[Data extracted from a collection]
::::::::

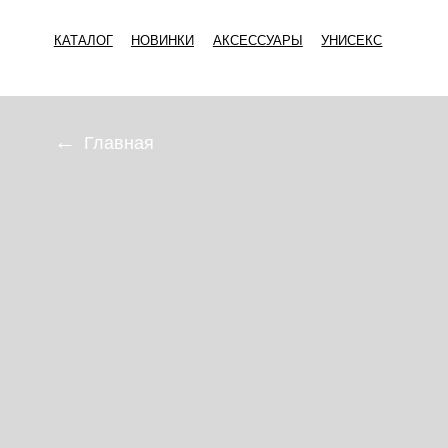
КАТАЛОГ
НОВИНКИ
АКСЕССУАРЫ
УНИСЕКС
←
Главная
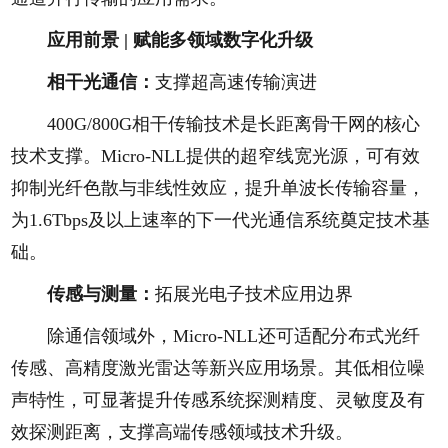
应用前景 |
赋能多领域数字化升级
相干光通信：
支撑超高速传输演进
400G/800G相干传输技术是长距离骨干网的核心
技术支撑。Micro-NLL提供的超窄线宽光源，可有效
抑制光纤色散与非线性效应，提升单波长传输容量，
为1.6Tbps及以上速率的下一代光通信系统奠定技术基
础。
传感与测量：
拓展光电子技术应用边界
除通信领域外，Micro-NLL还可适配分布式光纤
传感、高精度激光雷达等新兴应用场景。其低相位噪
声特性，可显著提升传感系统探测精度、灵敏度及有
效探测距离，支撑高端传感领域技术升级。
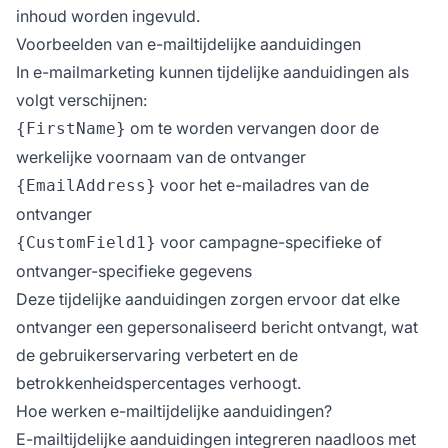
inhoud worden ingevuld.
Voorbeelden van e-mailtijdelijke aanduidingen
In e-mailmarketing kunnen tijdelijke aanduidingen als
volgt verschijnen:
om te worden vervangen door de
{FirstName}
werkelijke voornaam van de ontvanger
voor het e-mailadres van de
{EmailAddress}
ontvanger
voor campagne-specifieke of
{CustomField1}
ontvanger-specifieke gegevens
Deze tijdelijke aanduidingen zorgen ervoor dat elke
ontvanger een gepersonaliseerd bericht ontvangt, wat
de gebruikerservaring verbetert en de
betrokkenheidspercentages verhoogt.
Hoe werken e-mailtijdelijke aanduidingen?
E-mailtijdelijke aanduidingen integreren naadloos met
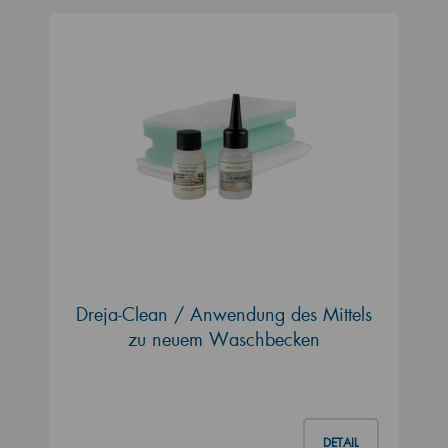
Dreja-Clean / Anwendung des Mittels
zu neuem Waschbecken
DETAIL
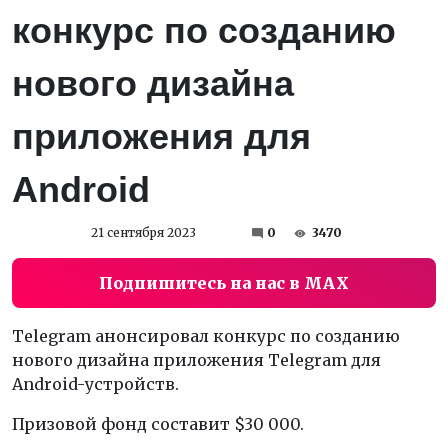
конкурс по созданию
нового дизайна
приложения для
Android
21 сентября 2023
0
3470
Подпишитесь на нас в MAX
Telegram анонсировал конкурс по созданию
нового дизайна приложения Telegram для
Android-устройств.
Призовой фонд составит $30 000.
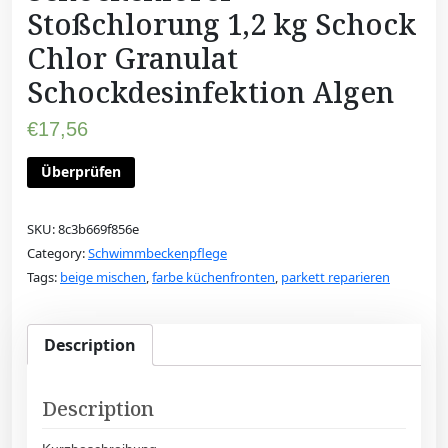
Stoßchlorung 1,2 kg Schock
Chlor Granulat
Schockdesinfektion Algen
€
17,56
Überprüfen
SKU:
8c3b669f856e
Category:
Schwimmbeckenpflege
Tags:
beige mischen
,
farbe küchenfronten
,
parkett reparieren
Description
Description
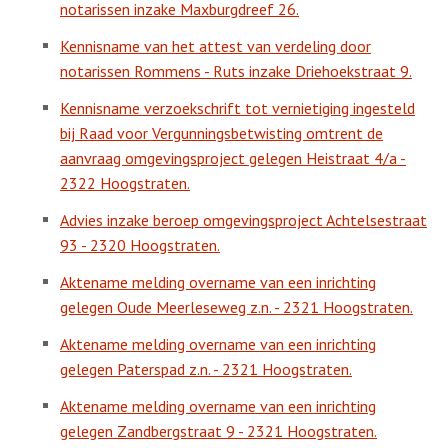
notarissen inzake Maxburgdreef 26.
Kennisname van het attest van verdeling door
notarissen Rommens - Ruts inzake Driehoekstraat 9.
Kennisname verzoekschrift tot vernietiging ingesteld
bij Raad voor Vergunningsbetwisting omtrent de
aanvraag omgevingsproject gelegen Heistraat 4/a -
2322 Hoogstraten.
Advies inzake beroep omgevingsproject Achtelsestraat
93 - 2320 Hoogstraten.
Aktename melding overname van een inrichting
gelegen Oude Meerleseweg z.n. - 2321 Hoogstraten.
Aktename melding overname van een inrichting
gelegen Paterspad z.n. - 2321 Hoogstraten.
Aktename melding overname van een inrichting
gelegen Zandbergstraat 9 - 2321 Hoogstraten.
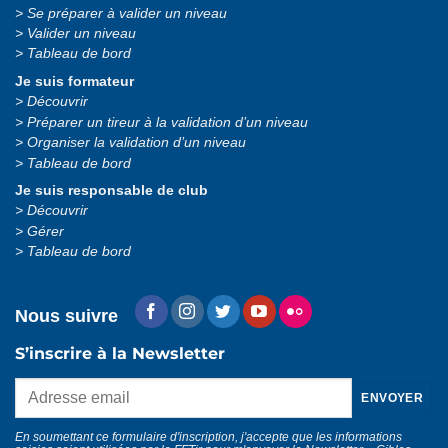
Se préparer à valider un niveau
Valider un niveau
Tableau de bord
Je suis formateur
Découvrir
Préparer un tireur à la validation d’un niveau
Organiser la validation d’un niveau
Tableau de bord
Je suis responsable de club
Découvrir
Gérer
Tableau de bord
Nous suivre
S’inscrire à la Newsletter
En soumettant ce formulaire d'inscription, j'accepte que les informations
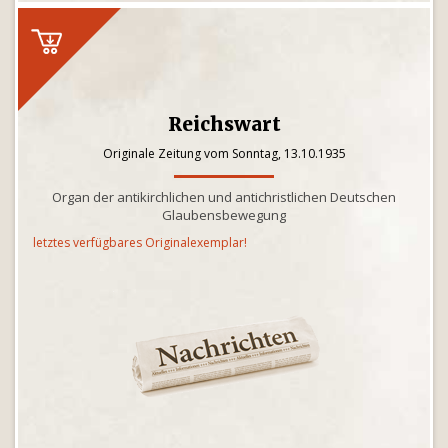
Reichswart
Originale Zeitung vom Sonntag, 13.10.1935
Organ der antikirchlichen und antichristlichen Deutschen
Glaubensbewegung
letztes verfügbares Originalexemplar!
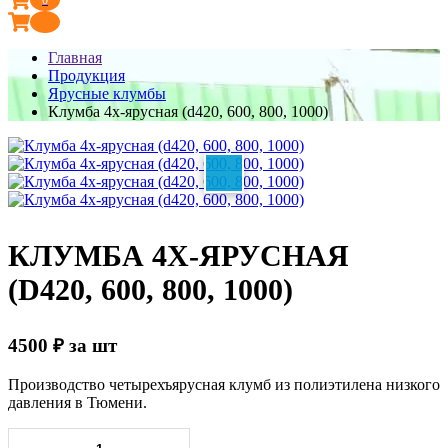
Главная
Продукция
Ярусные клумбы
Клумба 4х-ярусная (d420, 600, 800, 1000)
КЛУМБА 4Х-ЯРУСНАЯ
(D420, 600, 800, 1000)
4500
₽
за шт
Производство четырехъярусная клумб из полиэтилена низкого
давления в Тюмени.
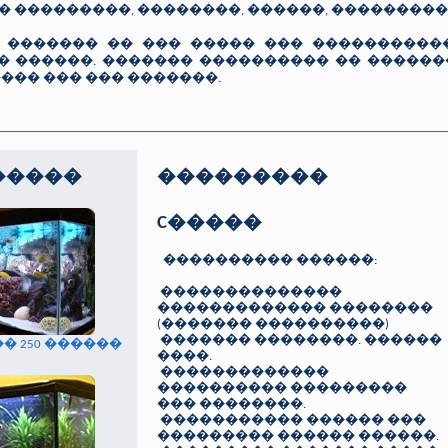
 ���������, ��������, ������, ���������
 ������� �� ��� ����� ��� �����������
� ������. ������� ���������� �� �����
��� ��� ��� �������.
�����
���������
C�����
���������� ������:
��������������
������������� ��������
(������� ����������)
������� ��������. ������
� 250 ������
����.
�������������
���������� ���������
��� ��������.
����������� ������ ���
��������� ������ ������.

::::::::

__Goal of the exercise__
Reproduce these records exactly, but not the pictures.

__Response area__
КАТАЛОГ
НОВИНКИ
АКСЕССУАРЫ
УНИСЕКС
←
Главная
应用前景 |
赋能多领域数字化升级
相干光通信：
支撑超高速传输演进
400G/800G相干传输技术是长距离骨干网的核心
技术支撑。Micro-NLL提供的超窄线宽光源，可有效
抑制光纤色散与非线性效应，提升单波长传输容量，
为1.6Tbps及以上速率的下一代光通信系统奠定技术基
础。
传感与测量：
拓展光电子技术应用边界
除通信领域外，Micro-NLL还可适配分布式光纤
传感、高精度激光雷达等新兴应用场景。其低相位噪
声特性，可显著提升传感系统探测精度、灵敏度及有
效探测距离，支撑高端传感领域技术升级。
inhoud worden ingevuld.
Voorbeelden van e-mailtijdelijke aanduidingen
In e-mailmarketing kunnen tijdelijke aanduidingen als
volgt verschijnen:
om te worden vervangen door de
{FirstName}
werkelijke voornaam van de ontvanger
voor het e-mailadres van de
{EmailAddress}
ontvanger
voor campagne-specifieke of
{CustomField1}
ontvanger-specifieke gegevens
Deze tijdelijke aanduidingen zorgen ervoor dat elke
ontvanger een gepersonaliseerd bericht ontvangt, wat
de gebruikerservaring verbetert en de
betrokkenheidspercentages verhoogt.
Hoe werken e-mailtijdelijke aanduidingen?
E-mailtijdelijke aanduidingen integreren naadloos met
Dreja-Clean / Anwendung des Mittels
zu neuem Waschbecken
DETAIL
конкурс по созданию
нового дизайна
приложения для
Android
21 сентября 2023
0
3470
Подпишитесь на нас в MAX
Telegram анонсировал конкурс по созданию
нового дизайна приложения Telegram для
Android-устройств.
Призовой фонд составит $30 000.
Stoßchlorung 1,2 kg Schock
Chlor Granulat
Schockdesinfektion Algen
€
17,56
Überprüfen
SKU:
8c3b669f856e
Category:
Schwimmbeckenpflege
Tags:
beige mischen
,
farbe küchenfronten
,
parkett reparieren
Description
Description
notarissen inzake Maxburgdreef 26.
Kennisname van het attest van verdeling door
notarissen Rommens - Ruts inzake Driehoekstraat 9.
Kennisname verzoekschrift tot vernietiging ingesteld
bij Raad voor Vergunningsbetwisting omtrent de
aanvraag omgevingsproject gelegen Heistraat 4/a -
2322 Hoogstraten.
Advies inzake beroep omgevingsproject Achtelsestraat
93 - 2320 Hoogstraten.
Aktename melding overname van een inrichting
gelegen Oude Meerleseweg z.n. - 2321 Hoogstraten.
Aktename melding overname van een inrichting
gelegen Paterspad z.n. - 2321 Hoogstraten.
Aktename melding overname van een inrichting
gelegen Zandbergstraat 9 - 2321 Hoogstraten.
Se préparer à valider un niveau
Valider un niveau
Tableau de bord
Je suis formateur
Découvrir
Préparer un tireur à la validation d’un niveau
Organiser la validation d’un niveau
Tableau de bord
Je suis responsable de club
Découvrir
Gérer
Tableau de bord
Nous suivre
S’inscrire à la Newsletter
En soumettant ce formulaire d'inscription, j'accepte que les informations
Reichswart
Originale Zeitung vom Sonntag, 13.10.1935
Organ der antikirchlichen und antichristlichen Deutschen
Glaubensbewegung
letztes verfügbares Originalexemplar!
Главная
Продукция
Ярусные клумбы
Клумба 4х-ярусная (d420, 600, 800, 1000)
КЛУМБА 4Х-ЯРУСНАЯ
(D420, 600, 800, 1000)
4500
₽
за шт
Производство четырехъярусная клумб из полиэтилена низкого
давления в Тюмени.
 ���������, ��������, ������, ���������
 ������� �� ��� ����� ��� �����������
� ������. ������� ���������� �� �����
��� ��� ��� �������.
�����
���������
C�����
���������� ������:
��������������
������������� ��������
(������� ����������)
������� ��������. ������
� 250 ������
����.
�������������
���������� ���������
��� ��������.
����������� ������ ���
��������� ������ ������.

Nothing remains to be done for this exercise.